Decenas de millas de hombres ultraortodoxos tomaron las calles de Jerusalén en una de las mayores manifestaciones de la última década para rechazar el reclutamiento militar obligatorio en Israel. Vestidos de blanco y negro, los manifestantes bloquearon los accesos a la ciudad en protesta por la decisión del Tribunal Supremo que declaró ilegales las exenciones vigentes desde la fundación del Estado.
Los ultraortodoxos, conocidos como haredíes, representan entre el 10 y el 15% de la población israelí y gozan de privilegios que los han mantenido al margen del servicio militar. Su vida gira en torno al estudio de la Torá y sus comunidades mantienen un estilo de vida separado del resto de la sociedad.

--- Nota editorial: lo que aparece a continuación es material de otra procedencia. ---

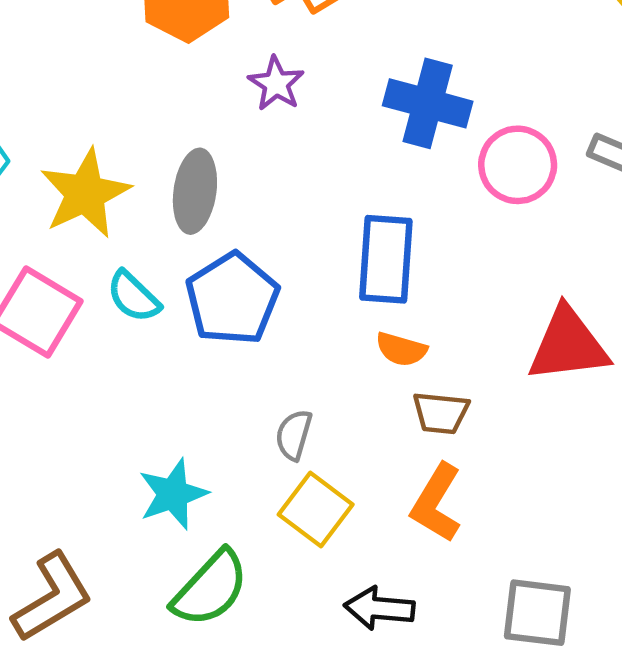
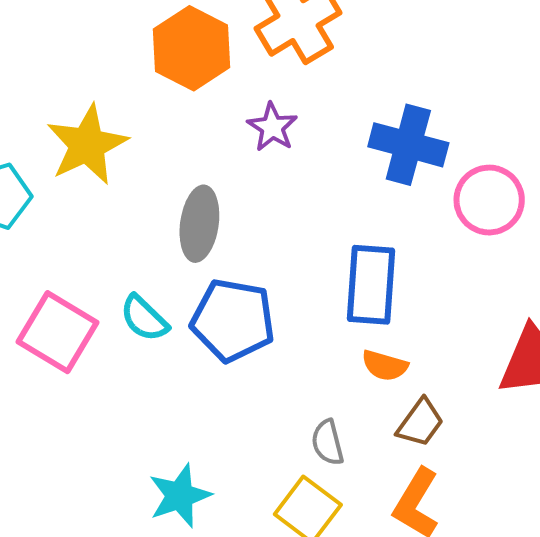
yellow star: (85, 193) -> (87, 145), moved
blue pentagon: (232, 299) -> (233, 320), turned -30
brown trapezoid: (441, 413) -> (420, 423), turned -60
gray semicircle: (294, 435) -> (328, 442), moved, turned -30

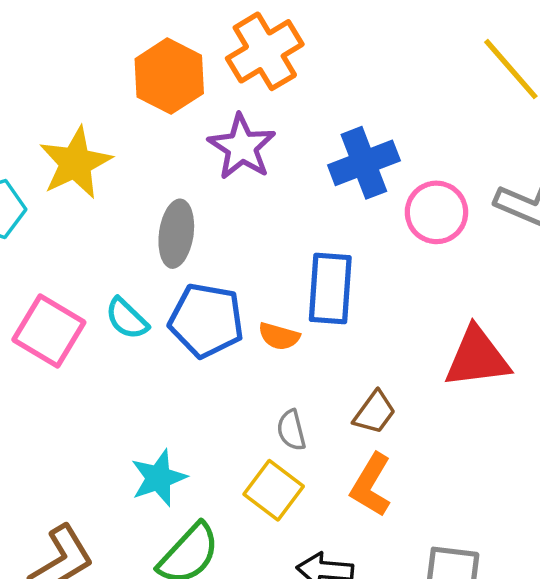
purple star: (272, 127) -> (242, 147), size x1.5
blue cross: (408, 145) -> (364, 163), turned -36
orange semicircle: (385, 366) -> (279, 336), moved

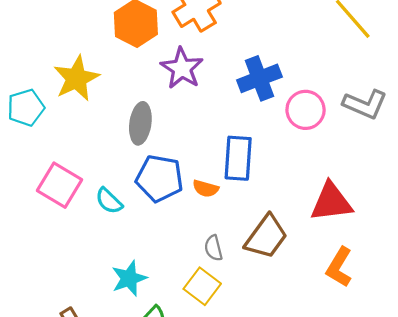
cyan semicircle: (127, 319) -> (109, 201), moved
brown trapezoid: (375, 412) -> (266, 237), size x1.6
orange L-shape: (371, 485) -> (339, 267), moved

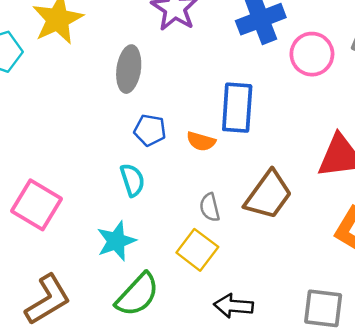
blue pentagon: (159, 178) -> (150, 130), size x0.6
pink square: (59, 185) -> (36, 205), moved
cyan semicircle: (109, 201) -> (132, 180), moved, turned -152

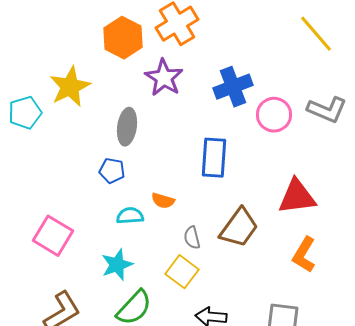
blue pentagon: (150, 130) -> (112, 171), moved
orange semicircle: (201, 141) -> (163, 201), moved
cyan semicircle: (132, 180) -> (130, 216), turned -76

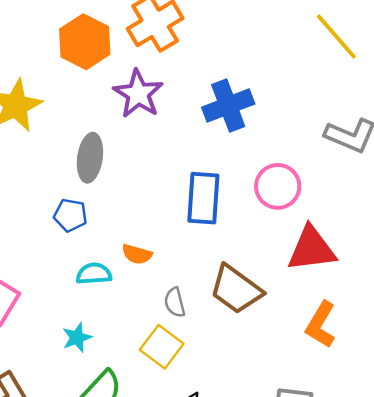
pink circle: (274, 115) -> (278, 186), moved
brown trapezoid: (239, 228) -> (236, 289), turned 90
cyan star: (117, 265) -> (77, 338), size x0.7

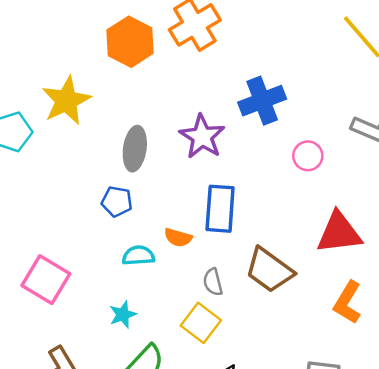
purple star: (138, 94) -> (202, 137), moved
pink circle: (278, 186) -> (308, 156), moved, size x0.7
blue rectangle: (203, 198) -> (220, 209), moved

La crisis ha provocado una quietud política: los partidos haredíes abandonaron el gobierno del primer ministro Benjamín Netanyahu, que ahora busca aprobar una nueva ley para conservar parcialmente las exenciones. Mientras tanto, los líderes religiosos aseguran que su lucha busca proteger la identidad judía y su derecho a dedicarse exclusivamente al estudio religioso.
Jerusalén se convirtió así en escenario de un enfrentamiento social, político y religioso que reabre el debate sobre el papel de los ultraortodoxos en la sociedad israelí, su participación en el Ejército y el futuro de las políticas de integración nacional.